Fortunately, the problem of determining the hydraulic slope is completely solved by the table of hydraulic calculation of water pipes (Shevelev table). It provides values for different materials, diameters and flow rates; in addition, the table contains correction factors for old pipes.

To clarify: age corrections are not required for all types of polymer pipelines. Metal-plastic, polypropylene, plain and cross-linked polyethylene do not change the structure of the surface during the entire period of operation.

The size of Shevelev tables makes it impossible to publish them entirely; however, for information, we present a short excerpt from them.

Here are the reference data for a plastic pipe with a diameter of 16 mm.

Consumption in liters per second	Speed in meters per second	1000i (hydraulic slope for a length of 1000 meters)
0.08	0.71	84
0.09	0.8	103.5
0.1	0.88	124.7
0.13	1.15	198,7
0.14	1.24	226.6
0.15	1.33	256.1
0.16	1.41	287.2
0.17	1.50	319.8

When calculating the pressure drop, it is necessary to take into account that most of the plumbing devices for normal operation require a certain overpressure. Thirty years ago SNiP provides data for outdated plumbing; more modern models of household and sanitary equipment require an overpressure of at least 0.3 kgf / cm (3 meters of head) for normal operation.

The sensor will not allow the flow heater to turn on at a water pressure below 0.3 kgf / cm2.

However: in practice, it is better to include in the calculation a slightly higher overpressure - 0.5 kgf / cm2. The reserve is needed to compensate for unaccounted losses on the supply lines to the instruments and their own hydraulic resistance.

Examples

Let's give an example of the hydraulic calculation of the water supply system, made by hand.

Suppose that we need to calculate the pressure loss in a domestic plastic water supply with a diameter of 15 mm with a length of 28 meters and a maximum permissible water flow rate of 1.5 m / s.

Pipes of this size are most often used for distributing water within an apartment or a small cottage.

The hydraulic slope for a length of 1000 meters will be 319.8. Since in the formula for calculating the pressure drop i is used, not 1000i, this value should be divided by 1000: 319.8 / 1000 = 0.3198.
The coefficient K for drinking water supply will be equal to 0.3.
The formula as a whole will take the form H = 0.3198 x 28 x (1 + 0.3) = 11.64 meters.

Thus, we will have an overpressure of 0.5 atmospheres at the end of the plumbing fixture at a pressure in the main water pipeline of 0.5 + 1.164 = 1.6 kgf / cm2. The condition is quite feasible: the pressure in the line is usually not lower than 2.5 - 3 atmospheres.

By the way: testing of the pipeline during commissioning is carried out by pressure, at least equal to the worker with a coefficient of 1.3. The act of hydraulic testing of the pipeline should include marks both on their duration and on the test pressure.

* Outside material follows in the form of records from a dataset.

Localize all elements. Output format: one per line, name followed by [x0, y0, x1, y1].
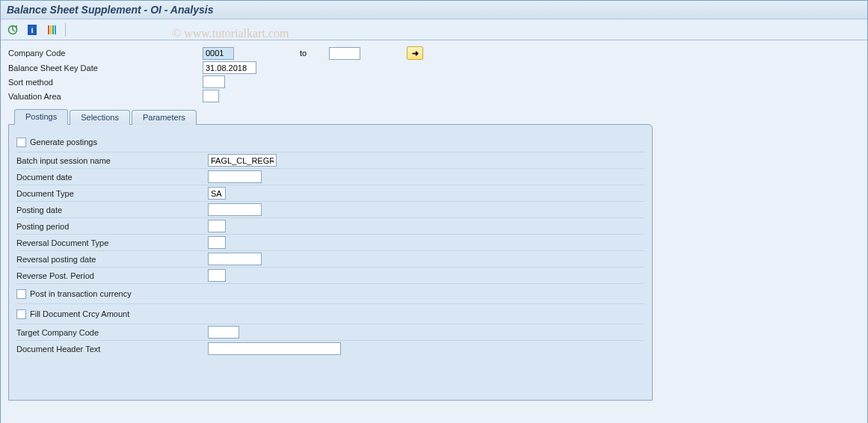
rev-doc-type-label: Reversal Document Type [16, 237, 208, 249]
key-date-input[interactable] [203, 61, 256, 74]
title-bar: Balance Sheet Supplement - OI - Analysis [1, 1, 867, 19]
header-text-input[interactable] [208, 342, 341, 355]
sort-method-label: Sort method [8, 76, 203, 88]
rev-post-period-label: Reverse Post. Period [16, 270, 208, 282]
post-tx-currency-checkbox[interactable] [16, 289, 26, 299]
tab-postings[interactable]: Postings [14, 109, 68, 125]
rev-post-period-input[interactable] [208, 269, 226, 282]
arrow-right-icon: ➜ [412, 49, 419, 58]
document-date-input[interactable] [208, 170, 262, 183]
posting-period-label: Posting period [16, 220, 208, 232]
company-code-from-input[interactable] [203, 47, 234, 60]
post-tx-currency-label: Post in transaction currency [30, 288, 132, 300]
target-cc-input[interactable] [208, 326, 239, 339]
posting-date-label: Posting date [16, 204, 208, 216]
rev-posting-date-input[interactable] [208, 253, 262, 265]
batch-session-label: Batch input session name [16, 155, 208, 167]
target-cc-label: Target Company Code [16, 327, 208, 339]
selection-options-button[interactable] [44, 23, 59, 37]
posting-period-input[interactable] [208, 220, 226, 232]
tab-panel-postings: Generate postings Batch input session na… [8, 124, 653, 401]
multiple-selection-button[interactable]: ➜ [407, 46, 423, 60]
fill-doc-crcy-checkbox[interactable] [16, 309, 26, 319]
posting-date-input[interactable] [208, 203, 262, 216]
header-text-label: Document Header Text [16, 343, 208, 355]
batch-session-input[interactable] [208, 154, 277, 167]
generate-postings-label: Generate postings [30, 136, 97, 148]
company-code-to-input[interactable] [329, 47, 360, 60]
program-doc-button[interactable]: i [25, 23, 40, 37]
company-code-label: Company Code [8, 47, 203, 59]
info-icon: i [28, 25, 37, 35]
rev-doc-type-input[interactable] [208, 236, 226, 249]
document-date-label: Document date [16, 171, 208, 183]
fill-doc-crcy-label: Fill Document Crcy Amount [30, 308, 129, 320]
valuation-area-input[interactable] [203, 90, 219, 102]
tab-parameters[interactable]: Parameters [132, 110, 197, 125]
toolbar-separator [65, 23, 66, 37]
tab-selections[interactable]: Selections [70, 110, 130, 125]
stripe-icon [48, 25, 56, 34]
document-type-input[interactable] [208, 187, 226, 200]
company-code-to-label: to [247, 49, 329, 58]
page-title: Balance Sheet Supplement - OI - Analysis [7, 4, 213, 16]
document-type-label: Document Type [16, 188, 208, 200]
execute-icon [7, 25, 18, 35]
key-date-label: Balance Sheet Key Date [8, 62, 203, 74]
application-toolbar: i [1, 19, 867, 40]
generate-postings-checkbox[interactable] [16, 138, 26, 147]
rev-posting-date-label: Reversal posting date [16, 253, 208, 265]
execute-button[interactable] [5, 23, 20, 37]
sort-method-input[interactable] [203, 75, 225, 88]
valuation-area-label: Valuation Area [8, 90, 203, 102]
tab-bar: Postings Selections Parameters [14, 108, 860, 124]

And now let's do the reverse calculation: we determine the minimum diameter of the plastic pipe that provides acceptable pressure at the end mixer for the following conditions:

The pressure in the highway is 2.5 atmospheres.
The length of the pipeline to the end of the mixer is 144 meters.
Diameter transitions are absent: the entire domestic water supply will be mounted in the same size.
Peak water consumption is 0.2 liters per second.

So let's get started.

Allowable pressure loss is 2.5-0.5 = 2 atmospheres, which corresponds to a pressure of 20 meters.
The coefficient K in this case is equal to 0.3.
The formula, thus, will have the form 20 = ix144x (1 + 0.3). A simple calculation will give the value of i at 0.106. 1000i, respectively, will be equal to 106.
The next stage is a search in the Shevelev diameter table, corresponding to 1000i = 106 at the required flow rate. The nearest value - 108.1 - corresponds to the diameter of the polymer pipe of 20 mm.

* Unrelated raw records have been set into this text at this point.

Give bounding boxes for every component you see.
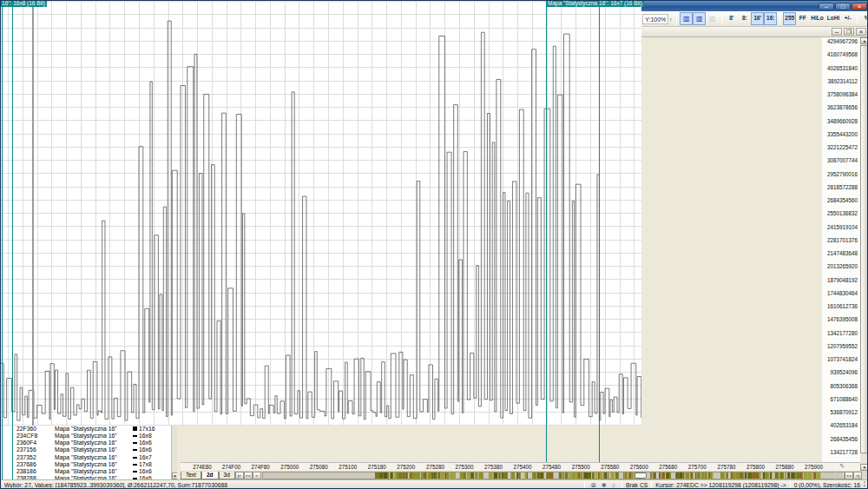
y-tick-label: 1073741824 [827, 356, 858, 362]
spinner-arrows-icon[interactable]: ↕ [669, 17, 672, 22]
tab-2d[interactable]: 2d [201, 472, 219, 479]
y-tick-label: 3892314112 [827, 78, 858, 84]
y-tick-label: 536870912 [830, 409, 858, 415]
y-tick-label: 2952790016 [827, 171, 858, 177]
winols-window: WinOLS - Ford Mondeo (Oryginal), , Hexdu… [0, 0, 868, 489]
bit-8-lohi-icon[interactable]: 8' [725, 12, 738, 25]
x-tick-label: 275380 [484, 464, 503, 470]
percent-icon[interactable]: % [860, 12, 868, 25]
status-led2-icon: ○ [612, 482, 615, 488]
y-tick-label: 4160749568 [827, 51, 858, 57]
mdi-close-button[interactable]: × [856, 28, 866, 36]
status-bar: Wybór: 27, Values: [184785923..399303936… [1, 479, 868, 489]
map-list-row[interactable]: 2360F4Mapa "Statystyczna 16"16x6 [1, 439, 171, 446]
signed-icon[interactable]: +/- [841, 12, 854, 25]
map-list-row[interactable]: 237156Mapa "Statystyczna 16"16x6 [1, 446, 171, 453]
hexdump-2d-plot[interactable]: Mapa "Statystyczna 16": 16x8 (16 Bit) Ma… [1, 1, 641, 426]
minimap-thumb[interactable] [635, 472, 647, 479]
bit-16-lohi-icon[interactable]: 16' [751, 12, 764, 25]
scroll-left-button[interactable]: < [253, 472, 261, 479]
scroll-first-button[interactable]: |< [235, 472, 244, 479]
close-button[interactable]: × [852, 3, 867, 10]
y-tick-label: 1342177280 [827, 330, 858, 336]
right-map-label: Mapa "Statystyczna 16": 16x7 (16 Bit) [546, 1, 641, 7]
view-columns-icon[interactable]: ▥ [693, 12, 706, 25]
x-tick-label: 275000 [280, 464, 299, 470]
bit-8-hilo-icon[interactable]: 8: [738, 12, 751, 25]
y-axis: 4294967296416074956840265318403892314112… [822, 37, 860, 462]
x-tick-label: 274F80 [251, 464, 269, 470]
width-info: 0 (0,00%), Szerokość: 16 [794, 482, 860, 488]
minimap-canvas [263, 472, 843, 479]
x-tick-label: 275100 [339, 464, 357, 470]
checksum-state-icon: ⊠ [591, 482, 596, 489]
y-tick-label: 1879048192 [827, 277, 858, 283]
view-2d-icon[interactable]: ▥ [680, 12, 693, 25]
decimal-view-icon[interactable]: 255 [783, 12, 796, 25]
y-tick-label: 805306368 [830, 383, 858, 389]
tab-text[interactable]: Text [181, 472, 201, 479]
y-tick-label: 2818572288 [827, 184, 858, 190]
x-tick-label: 275900 [805, 464, 823, 470]
map-list-row[interactable]: 237686Mapa "Statystyczna 16"17x8 [1, 461, 171, 468]
map-size-indicator-icon [133, 457, 137, 459]
x-tick-label: 275200 [397, 464, 415, 470]
status-led-icon: ✱ [602, 482, 607, 489]
map-boundary-line [32, 1, 34, 426]
x-tick-label: 275480 [542, 464, 561, 470]
scroll-down-icon[interactable]: ▼ [860, 464, 868, 471]
tab-3d[interactable]: 3d [219, 472, 235, 479]
bottom-bar: Text2d3d |< << < > >> >| [181, 471, 868, 479]
view-tabs: Text2d3d [181, 472, 235, 479]
y-tick-label: 939524096 [830, 369, 858, 375]
y-tick-label: 3758096384 [827, 91, 858, 97]
map-list-row[interactable]: 237352Mapa "Statystyczna 16"16x7 [1, 454, 171, 461]
toolbar-separator [779, 13, 780, 24]
address-minimap-scrollbar[interactable] [262, 472, 835, 479]
hilo-order-icon[interactable]: HiLo [809, 12, 825, 25]
scroll-last-button[interactable]: >| [853, 472, 862, 479]
left-map-selection-rect [2, 1, 13, 426]
hex-view-icon[interactable]: FF [796, 12, 809, 25]
toolbar-separator [721, 13, 722, 24]
minimize-button[interactable]: – [819, 3, 834, 10]
map-size-indicator-icon [133, 426, 137, 431]
y-tick-label: 3489660928 [827, 118, 858, 124]
y-tick-label: 2281701376 [827, 237, 858, 243]
y-tick-label: 3221225472 [827, 144, 858, 150]
mdi-restore-button[interactable]: ❐ [844, 28, 854, 36]
resize-grip[interactable] [862, 481, 868, 489]
map-size-indicator-icon [133, 449, 137, 451]
scroll-fast-left-button[interactable]: << [244, 472, 253, 479]
selection-info: Wybór: 27, Values: [184785923..399303936… [4, 482, 227, 488]
map-size-indicator-icon [133, 471, 137, 472]
left-map-label: Mapa "Statystyczna 16": 16x8 (16 Bit) [1, 1, 47, 7]
x-tick-label: 275400 [514, 464, 532, 470]
map-list-row[interactable]: 22F360Mapa "Statystyczna 16"17x16 [1, 426, 171, 433]
y-tick-label: 1744830464 [827, 290, 858, 296]
cursor-info: Kursor: 274EDC => 1208119298 (1208119298… [655, 482, 786, 488]
y-tick-label: 4294967296 [827, 38, 858, 44]
y-tick-label: 134217728 [830, 449, 858, 455]
maximize-button[interactable]: □ [835, 3, 851, 10]
view-3d-icon[interactable]: ▥ [706, 12, 719, 25]
y-tick-label: 3087007744 [827, 157, 858, 163]
x-tick-label: 275500 [572, 464, 590, 470]
map-list-row[interactable]: 234CF8Mapa "Statystyczna 16"16x8 [1, 433, 171, 439]
map-size-indicator-icon [133, 442, 137, 444]
y-tick-label: 2415919104 [827, 224, 858, 230]
x-tick-label: 275580 [601, 464, 619, 470]
bit-16-hilo-icon[interactable]: 16: [764, 12, 777, 25]
scroll-fast-right-button[interactable]: >> [845, 472, 853, 479]
x-tick-label: 275600 [630, 464, 648, 470]
map-list-row[interactable]: 238186Mapa "Statystyczna 16"16x6 [1, 468, 171, 475]
zoom-y-spinner[interactable]: Y:100%↕ [642, 14, 672, 24]
scroll-up-icon[interactable]: ▲ [860, 37, 868, 44]
scrollbar-thumb[interactable] [860, 45, 868, 453]
mdi-minimize-button[interactable]: – [832, 28, 842, 36]
y-tick-label: 4026531840 [827, 65, 858, 71]
checksum-status: Brak CS [626, 482, 648, 488]
lohi-order-icon[interactable]: LoHi [825, 12, 841, 25]
chart-vscrollbar[interactable]: ▲ ▼ [860, 37, 868, 471]
right-map-selection-rect [546, 1, 600, 426]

The relationship between the inner and outer diameter of the polypropylene pipe.

Conclusion

We hope that we did not overreach the respected reader with an excess of numbers and formulas. As already mentioned, we have given extremely simple calculation schemes; professionals are forced to use much more complex solutions. As usual, additional thematic information can be found in the video in this article. Successes!